Sim, o nosso Código Civil, disciplinando sobre o inadimplemento das obrigações - quanto à mora - no artigo 394, determina que  "Considera-se em mora o devedor que não efetuar o pagamento e o credor que não quiser recebê-lo no tempo, lugar e forma que a lei ou a convenção estabelecer" (destaquei redação legal citada na parte que interessa ao questionamento )

terça-feira, 28 de março de 2017

Responsabilidade civil de dono de animal que causa dano a alguém

Vítima de mordida de cachorro pode pedir, por ação judicial, que o dono do animal seja condenado ao pagamento de indenização, para reparação de danos decorrentes dos ferimentos sofridos? 



O nosso Código Civil, trata da responsabilidade civil, na obrigação de indenizar do dono de animal que causa dano a alguém, determinando no artigo 936 que:

"O dono, ou detentor, do animal ressarcirá o dano por este causado, se não provar culpa da vítima ou força maior."

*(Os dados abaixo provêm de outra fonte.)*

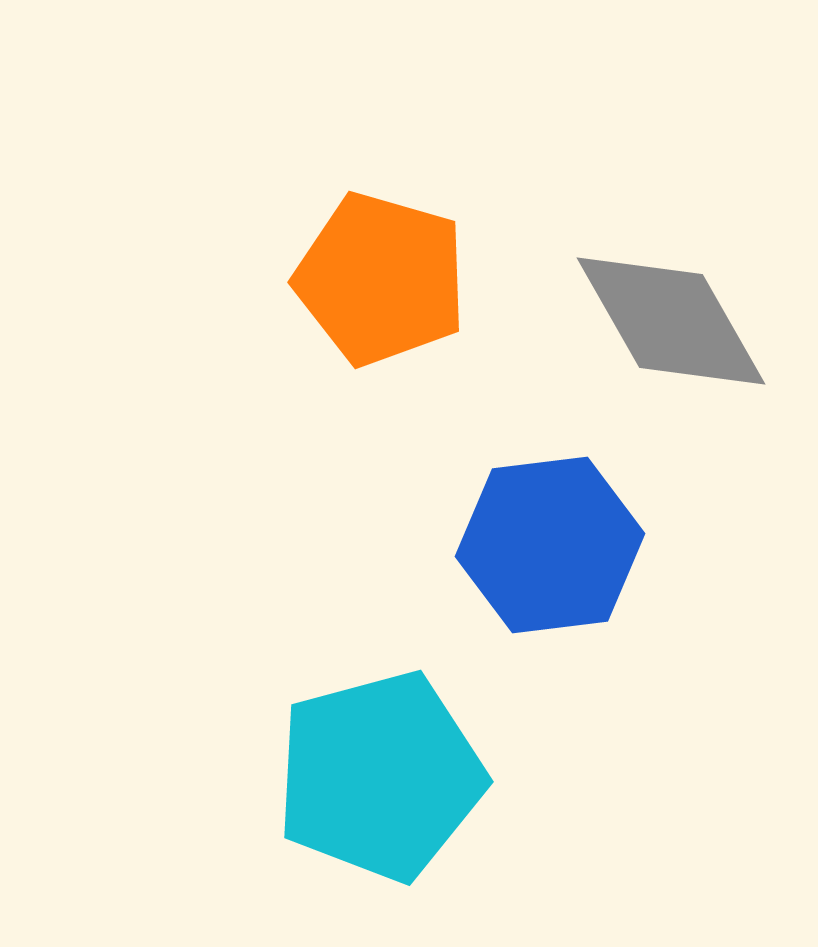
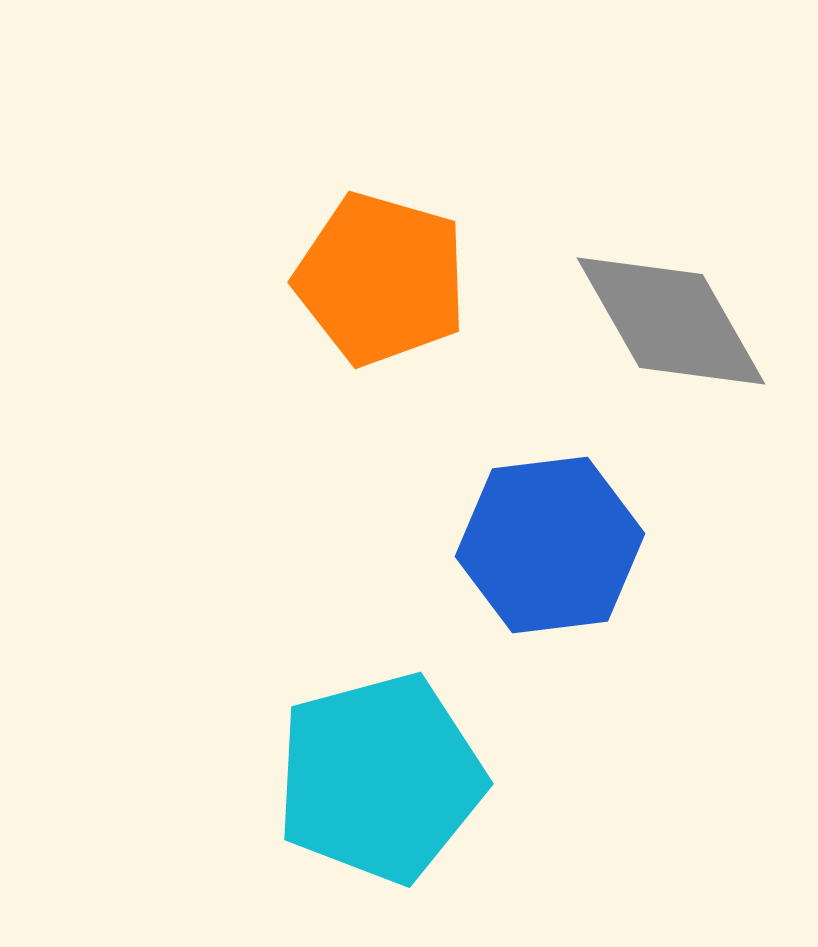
cyan pentagon: moved 2 px down
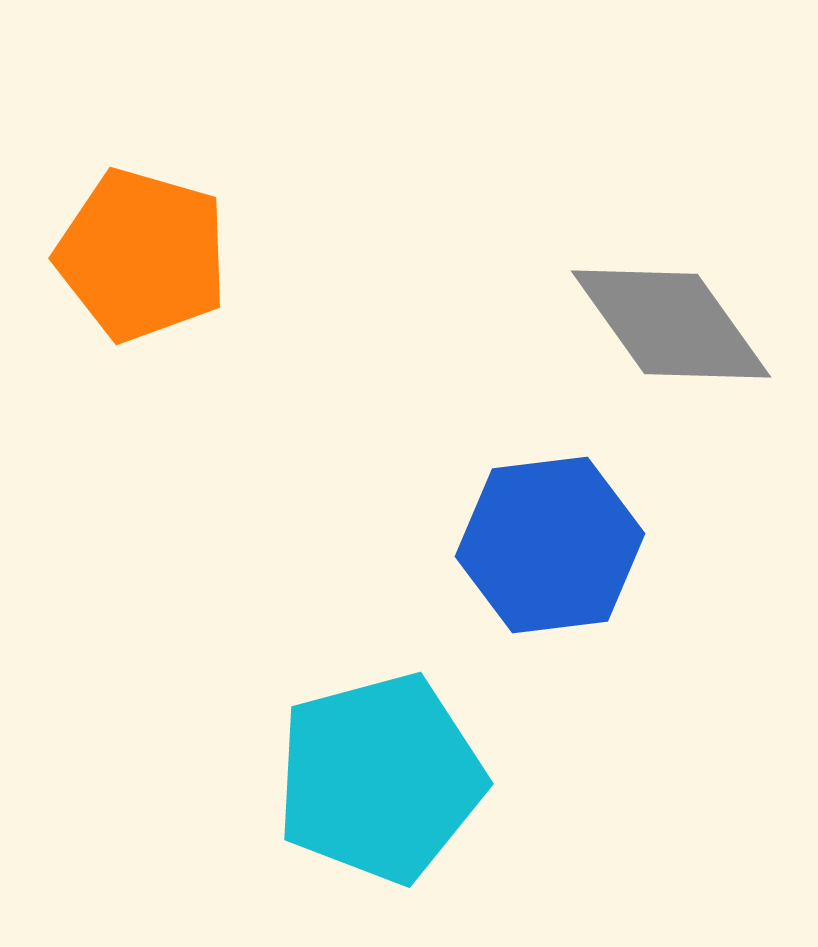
orange pentagon: moved 239 px left, 24 px up
gray diamond: moved 3 px down; rotated 6 degrees counterclockwise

Assim, para a questão colocada, a vítima pode pedir, por ação judicial, que o dono do cachorro seja condenado ao pagamento de indenização pelos danos decorrentes dos ferimentos, mas, a possibilidade de recebimento de valor de ressarcimento está vinculado à inexistência de culpa da vítima ou ocorrência de força maior (situação imprevisível ou de difícil previsão, que não pode ser evitado).

quinta-feira, 23 de março de 2017

Contrato de compra e venda



Havendo contrato de compra e vende de algum bem, sem estipulação de venda a crédito, o vendedor não é obrigado a entregar a coisa vendida antes de receber o valor total (preço) estipulado para o negócio contratado, conforme determina o nosso Código Civil que estipula, sobre as várias espécies de contrato e sobre o contrato de compra e venda, no artigo 491, abaixo copiado:
"Não sendo a venda a crédito, o vendedor não é obrigado a entregar a coisa antes de receber o preço."